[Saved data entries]
═══
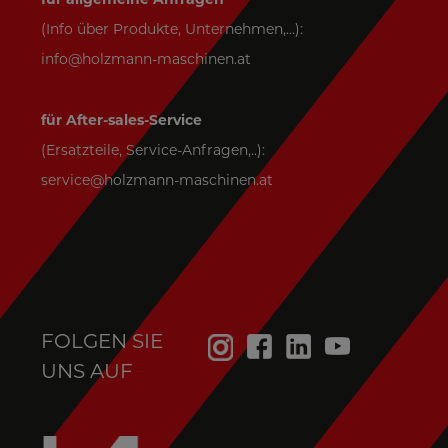
(Info über Produkte, Unternehmen,...):
info@holzmann-maschinen.at
für After-sales-Service
(Ersatzteile, Service-Anfragen,..):
service@holzmann-maschinen.at
FOLGEN SIE
UNS AUF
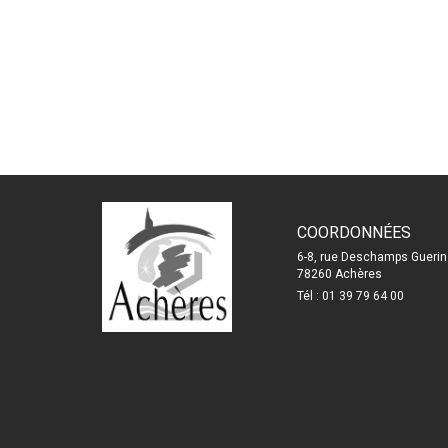
COORDONNÉES
6-8, rue Deschamps Guerin
78260 Achères
Tél : 01 39 79 64 00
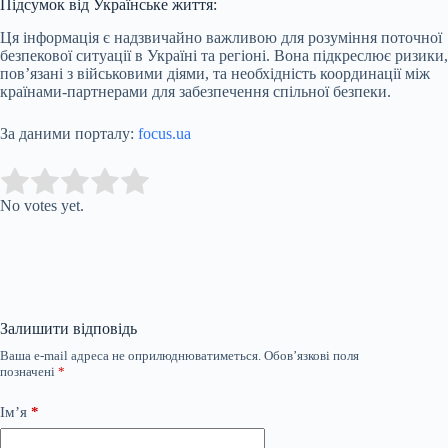
Підсумок від Українське життя:
Ця інформація є надзвичайно важливою для розуміння поточної
безпекової ситуації в Україні та регіоні. Вона підкреслює ризики,
пов’язані з військовими діями, та необхідність координації між
країнами-партнерами для забезпечення спільної безпеки.
За даними порталу:
focus.ua
Submit Rating
Rate this item:
No votes yet.
Залишити відповідь
Ваша e-mail адреса не оприлюднюватиметься.
Обов’язкові поля
позначені
*
Ім’я
*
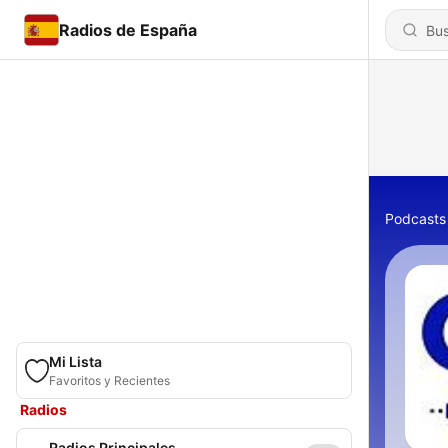
Radios de España
Podcasts
Mi Lista
Favoritos y Recientes
Radios
Radios Principales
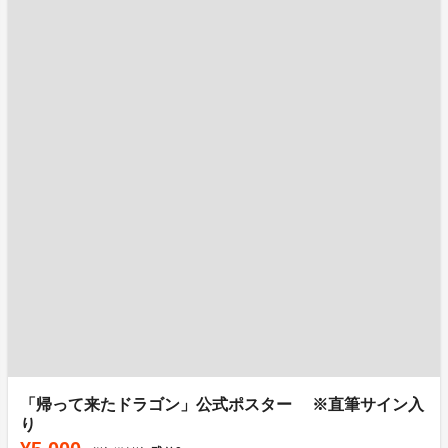
「帰って来たドラゴン」公式ポスター ※直筆サイン入
り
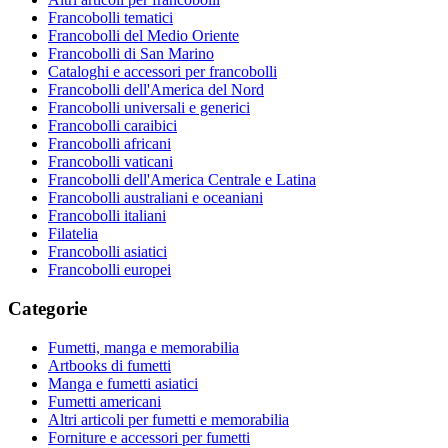
Francobolli tematici
Francobolli del Medio Oriente
Francobolli di San Marino
Cataloghi e accessori per francobolli
Francobolli dell'America del Nord
Francobolli universali e generici
Francobolli caraibici
Francobolli africani
Francobolli vaticani
Francobolli dell'America Centrale e Latina
Francobolli australiani e oceaniani
Francobolli italiani
Filatelia
Francobolli asiatici
Francobolli europei
Categorie
Fumetti, manga e memorabilia
Artbooks di fumetti
Manga e fumetti asiatici
Fumetti americani
Altri articoli per fumetti e memorabilia
Forniture e accessori per fumetti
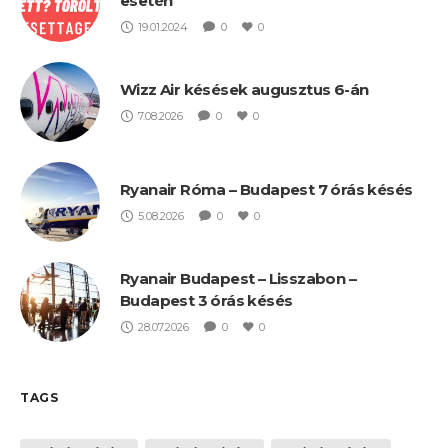
esetén
19.01.2024
0
0
Wizz Air késések augusztus 6-án
7.08.2026
0
0
Ryanair Róma – Budapest 7 órás késés
5.08.2026
0
0
Ryanair Budapest – Lisszabon –
Budapest 3 órás késés
28.07.2026
0
0
TAGS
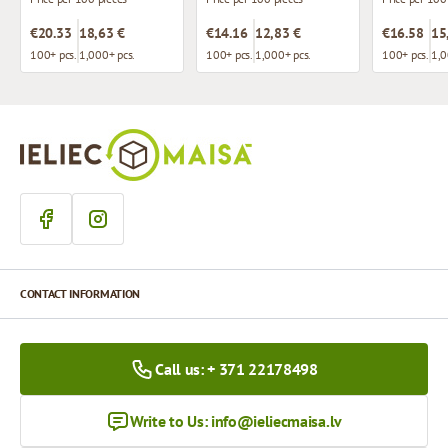
€20.33
18,63 €
€14.16
12,83 €
€16.58
15
100+ pcs.
1,000+ pcs.
100+ pcs.
1,000+ pcs.
100+ pcs.
1,0
CONTACT INFORMATION
Call us: + 371 22178498
Write to Us:
info@ieliecmaisa.lv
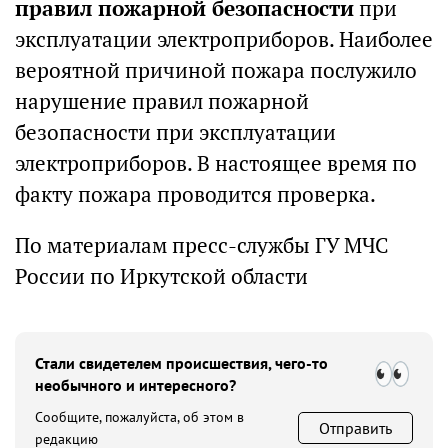
правил пожарной безопасности
при
эксплуатации электроприборов. Наиболее
вероятной причиной пожара послужило
нарушение правил пожарной
безопасности при эксплуатации
электроприборов. В настоящее время по
факту пожара проводится проверка.
По материалам пресс-службы ГУ МЧС
России по Иркутской области
Стали свидетелем происшествия, чего-то
необычного и интересного?
Сообщите, пожалуйста, об этом в
Отправить
редакцию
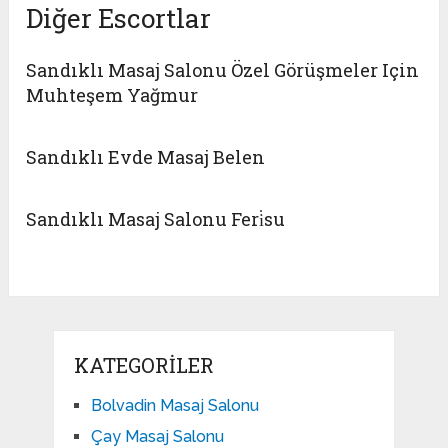
Diğer Escortlar
Sandıklı Masaj Salonu Özel Görüşmeler Için
Muhteşem Yağmur
Sandıklı Evde Masaj Belen
Sandıklı Masaj Salonu Feri̇su
KATEGORILER
Bolvadin Masaj Salonu
Çay Masaj Salonu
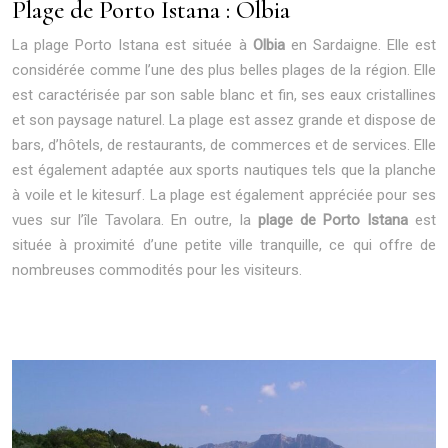
Plage de Porto Istana : Olbia
La plage Porto Istana est située à
Olbia
en Sardaigne. Elle est
considérée comme l’une des plus belles plages de la région. Elle
est caractérisée par son sable blanc et fin, ses eaux cristallines
et son paysage naturel. La plage est assez grande et dispose de
bars, d’hôtels, de restaurants, de commerces et de services. Elle
est également adaptée aux sports nautiques tels que la planche
à voile et le kitesurf. La plage est également appréciée pour ses
vues sur l’île Tavolara. En outre, la
plage de Porto Istana
est
située à proximité d’une petite ville tranquille, ce qui offre de
nombreuses commodités pour les visiteurs.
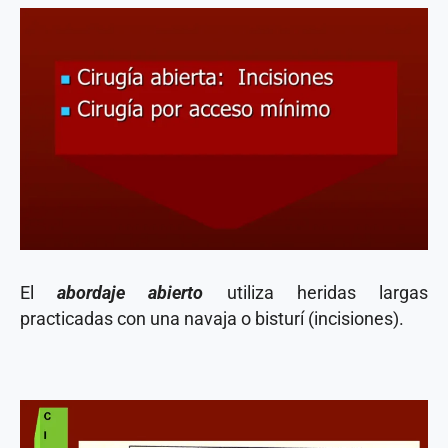
El
abordaje abierto
utiliza heridas largas
practicadas con una navaja o bisturí (incisiones).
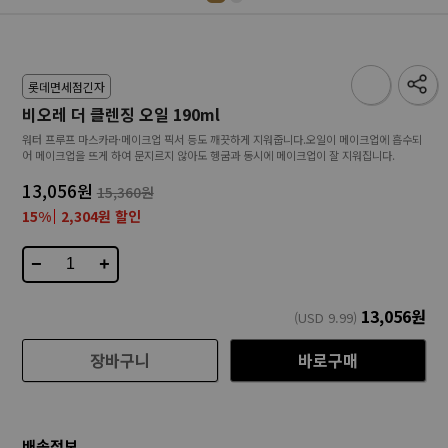
롯데면세점긴자
비오레 더 클렌징 오일 190ml
워터 프루프 마스카라·메이크업 픽서 등도 깨끗하게 지워줍니다.오일이 메이크업에 흡수되
어 메이크업을 뜨게 하여 문지르지 않아도 헹굼과 동시에 메이크업이 잘 지워집니다.
13,056원
15,360원
15%
2,304원 할인
−
+
13,056
원
(USD
9.99
)
장바구니
바로구매
배송정보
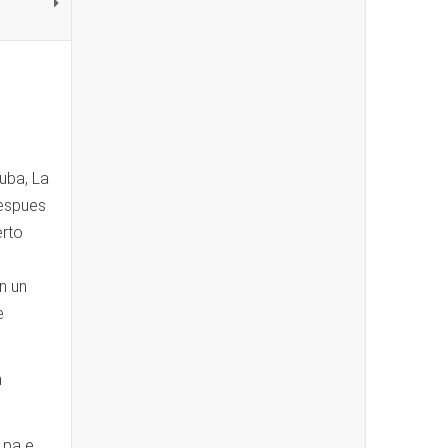
uba, La
espues
erto
n un
e
n
n pa e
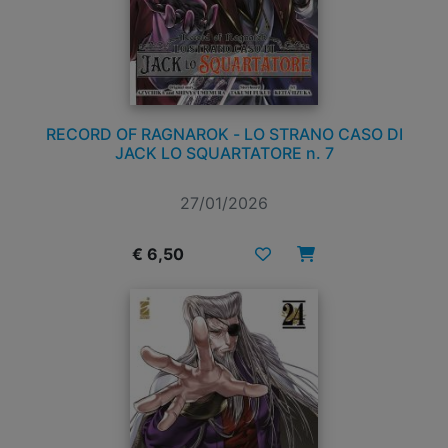
RECORD OF RAGNAROK - LO STRANO CASO DI
JACK LO SQUARTATORE n. 7
27/01/2026
€ 6,50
═══
* [Activity]
With pictures excluded, the data must be transcribed in full and to the letter.

* [Solution]
(Info über Produkte, Unternehmen,...):
info@holzmann-maschinen.at
für After-sales-Service
(Ersatzteile, Service-Anfragen,..):
service@holzmann-maschinen.at
FOLGEN SIE
UNS AUF
COORDONNÉES
6-8, rue Deschamps Guerin
78260 Achères
Tél : 01 39 79 64 00
Підсумок від Українське життя:
Ця інформація є надзвичайно важливою для розуміння поточної
безпекової ситуації в Україні та регіоні. Вона підкреслює ризики,
пов’язані з військовими діями, та необхідність координації між
країнами-партнерами для забезпечення спільної безпеки.
За даними порталу:
focus.ua
Submit Rating
Rate this item:
No votes yet.
Залишити відповідь
Ваша e-mail адреса не оприлюднюватиметься.
Обов’язкові поля
позначені
*
Ім’я
*
Radios de España
Podcasts
Mi Lista
Favoritos y Recientes
Radios
Radios Principales
「帰って来たドラゴン」公式ポスター ※直筆サイン入
り
Francobolli tematici
Francobolli del Medio Oriente
Francobolli di San Marino
Cataloghi e accessori per francobolli
Francobolli dell'America del Nord
Francobolli universali e generici
Francobolli caraibici
Francobolli africani
Francobolli vaticani
Francobolli dell'America Centrale e Latina
Francobolli australiani e oceaniani
Francobolli italiani
Filatelia
Francobolli asiatici
Francobolli europei
Categorie
Fumetti, manga e memorabilia
Artbooks di fumetti
Manga e fumetti asiatici
Fumetti americani
Altri articoli per fumetti e memorabilia
Forniture e accessori per fumetti
esetén
19.01.2024
0
0
Wizz Air késések augusztus 6-án
7.08.2026
0
0
Ryanair Róma – Budapest 7 órás késés
5.08.2026
0
0
Ryanair Budapest – Lisszabon –
Budapest 3 órás késés
28.07.2026
0
0
TAGS
€20.33
18,63 €
€14.16
12,83 €
€16.58
15
100+ pcs.
1,000+ pcs.
100+ pcs.
1,000+ pcs.
100+ pcs.
1,0
CONTACT INFORMATION
Call us: + 371 22178498
Write to Us:
info@ieliecmaisa.lv
правил пожарной безопасности
при
эксплуатации электроприборов. Наиболее
вероятной причиной пожара послужило
нарушение правил пожарной
безопасности при эксплуатации
электроприборов. В настоящее время по
факту пожара проводится проверка.
По материалам пресс-службы ГУ МЧС
России по Иркутской области
Стали свидетелем происшествия, чего-то
необычного и интересного?
Сообщите, пожалуйста, об этом в
Отправить
редакцию
Diğer Escortlar
Sandıklı Masaj Salonu Özel Görüşmeler Için
Muhteşem Yağmur
Sandıklı Evde Masaj Belen
Sandıklı Masaj Salonu Feri̇su
KATEGORILER
Bolvadin Masaj Salonu
Çay Masaj Salonu
Plage de Porto Istana : Olbia
La plage Porto Istana est située à
Olbia
en Sardaigne. Elle est
considérée comme l’une des plus belles plages de la région. Elle
est caractérisée par son sable blanc et fin, ses eaux cristallines
et son paysage naturel. La plage est assez grande et dispose de
bars, d’hôtels, de restaurants, de commerces et de services. Elle
est également adaptée aux sports nautiques tels que la planche
à voile et le kitesurf. La plage est également appréciée pour ses
vues sur l’île Tavolara. En outre, la
plage de Porto Istana
est
située à proximité d’une petite ville tranquille, ce qui offre de
nombreuses commodités pour les visiteurs.
El
abordaje abierto
utiliza heridas largas
practicadas con una navaja o bisturí (incisiones).
롯데면세점긴자
비오레 더 클렌징 오일 190ml
워터 프루프 마스카라·메이크업 픽서 등도 깨끗하게 지워줍니다.오일이 메이크업에 흡수되
어 메이크업을 뜨게 하여 문지르지 않아도 헹굼과 동시에 메이크업이 잘 지워집니다.
13,056원
15,360원
15%
2,304원 할인
−
+
13,056
원
(USD
9.99
)
장바구니
바로구매
배송정보
uba, La
espues
erto
n un
e
n
n pa e
RECORD OF RAGNAROK - LO STRANO CASO DI
JACK LO SQUARTATORE n. 7
27/01/2026
€ 6,50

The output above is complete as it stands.